ABOUT THIS EXERCISE ▸ In full and unaltered, output the records below.

Start of RECORDS

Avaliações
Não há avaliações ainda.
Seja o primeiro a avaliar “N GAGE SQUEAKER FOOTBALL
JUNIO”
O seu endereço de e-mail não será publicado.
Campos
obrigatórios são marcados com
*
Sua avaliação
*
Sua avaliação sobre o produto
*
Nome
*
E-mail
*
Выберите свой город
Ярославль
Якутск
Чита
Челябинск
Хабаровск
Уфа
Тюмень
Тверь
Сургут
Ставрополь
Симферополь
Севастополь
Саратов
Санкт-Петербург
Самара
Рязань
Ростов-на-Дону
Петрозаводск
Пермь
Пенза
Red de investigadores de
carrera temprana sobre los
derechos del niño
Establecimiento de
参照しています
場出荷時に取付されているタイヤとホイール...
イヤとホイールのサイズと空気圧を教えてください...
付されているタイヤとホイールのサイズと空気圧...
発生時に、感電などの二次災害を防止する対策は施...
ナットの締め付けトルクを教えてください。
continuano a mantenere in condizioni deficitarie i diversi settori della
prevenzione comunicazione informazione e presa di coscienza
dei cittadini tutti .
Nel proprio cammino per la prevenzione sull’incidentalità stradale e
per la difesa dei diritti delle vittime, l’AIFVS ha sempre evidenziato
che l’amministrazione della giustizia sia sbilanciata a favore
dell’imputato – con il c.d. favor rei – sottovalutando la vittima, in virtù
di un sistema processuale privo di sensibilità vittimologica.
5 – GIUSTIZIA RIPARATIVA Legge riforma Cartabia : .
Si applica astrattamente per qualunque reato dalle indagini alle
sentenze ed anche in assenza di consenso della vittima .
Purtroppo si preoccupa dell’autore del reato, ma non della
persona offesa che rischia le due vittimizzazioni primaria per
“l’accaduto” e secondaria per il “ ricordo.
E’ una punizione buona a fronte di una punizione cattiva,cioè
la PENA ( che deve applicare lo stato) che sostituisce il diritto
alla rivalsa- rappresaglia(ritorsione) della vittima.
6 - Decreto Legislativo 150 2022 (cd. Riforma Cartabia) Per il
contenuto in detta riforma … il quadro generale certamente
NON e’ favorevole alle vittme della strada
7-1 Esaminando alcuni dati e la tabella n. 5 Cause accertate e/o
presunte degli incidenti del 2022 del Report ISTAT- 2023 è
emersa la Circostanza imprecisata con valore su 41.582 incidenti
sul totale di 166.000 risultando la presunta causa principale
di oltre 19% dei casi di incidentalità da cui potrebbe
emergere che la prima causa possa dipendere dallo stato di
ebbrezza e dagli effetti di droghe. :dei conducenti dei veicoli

End of RECORDS

ANSWER BELOW ▸
Avaliações
Não há avaliações ainda.
Seja o primeiro a avaliar “N GAGE SQUEAKER FOOTBALL
JUNIO”
O seu endereço de e-mail não será publicado.
Campos
obrigatórios são marcados com
*
Sua avaliação
*
Sua avaliação sobre o produto
*
Nome
*
E-mail
*
Выберите свой город
Ярославль
Якутск
Чита
Челябинск
Хабаровск
Уфа
Тюмень
Тверь
Сургут
Ставрополь
Симферополь
Севастополь
Саратов
Санкт-Петербург
Самара
Рязань
Ростов-на-Дону
Петрозаводск
Пермь
Пенза
Red de investigadores de
carrera temprana sobre los
derechos del niño
Establecimiento de
参照しています
場出荷時に取付されているタイヤとホイール...
イヤとホイールのサイズと空気圧を教えてください...
付されているタイヤとホイールのサイズと空気圧...
発生時に、感電などの二次災害を防止する対策は施...
ナットの締め付けトルクを教えてください。
continuano a mantenere in condizioni deficitarie i diversi settori della
prevenzione comunicazione informazione e presa di coscienza
dei cittadini tutti .
Nel proprio cammino per la prevenzione sull’incidentalità stradale e
per la difesa dei diritti delle vittime, l’AIFVS ha sempre evidenziato
che l’amministrazione della giustizia sia sbilanciata a favore
dell’imputato – con il c.d. favor rei – sottovalutando la vittima, in virtù
di un sistema processuale privo di sensibilità vittimologica.
5 – GIUSTIZIA RIPARATIVA Legge riforma Cartabia : .
Si applica astrattamente per qualunque reato dalle indagini alle
sentenze ed anche in assenza di consenso della vittima .
Purtroppo si preoccupa dell’autore del reato, ma non della
persona offesa che rischia le due vittimizzazioni primaria per
“l’accaduto” e secondaria per il “ ricordo.
E’ una punizione buona a fronte di una punizione cattiva,cioè
la PENA ( che deve applicare lo stato) che sostituisce il diritto
alla rivalsa- rappresaglia(ritorsione) della vittima.
6 - Decreto Legislativo 150 2022 (cd. Riforma Cartabia) Per il
contenuto in detta riforma … il quadro generale certamente
NON e’ favorevole alle vittme della strada
7-1 Esaminando alcuni dati e la tabella n. 5 Cause accertate e/o
presunte degli incidenti del 2022 del Report ISTAT- 2023 è
emersa la Circostanza imprecisata con valore su 41.582 incidenti
sul totale di 166.000 risultando la presunta causa principale
di oltre 19% dei casi di incidentalità da cui potrebbe
emergere che la prima causa possa dipendere dallo stato di
ebbrezza e dagli effetti di droghe. :dei conducenti dei veicoli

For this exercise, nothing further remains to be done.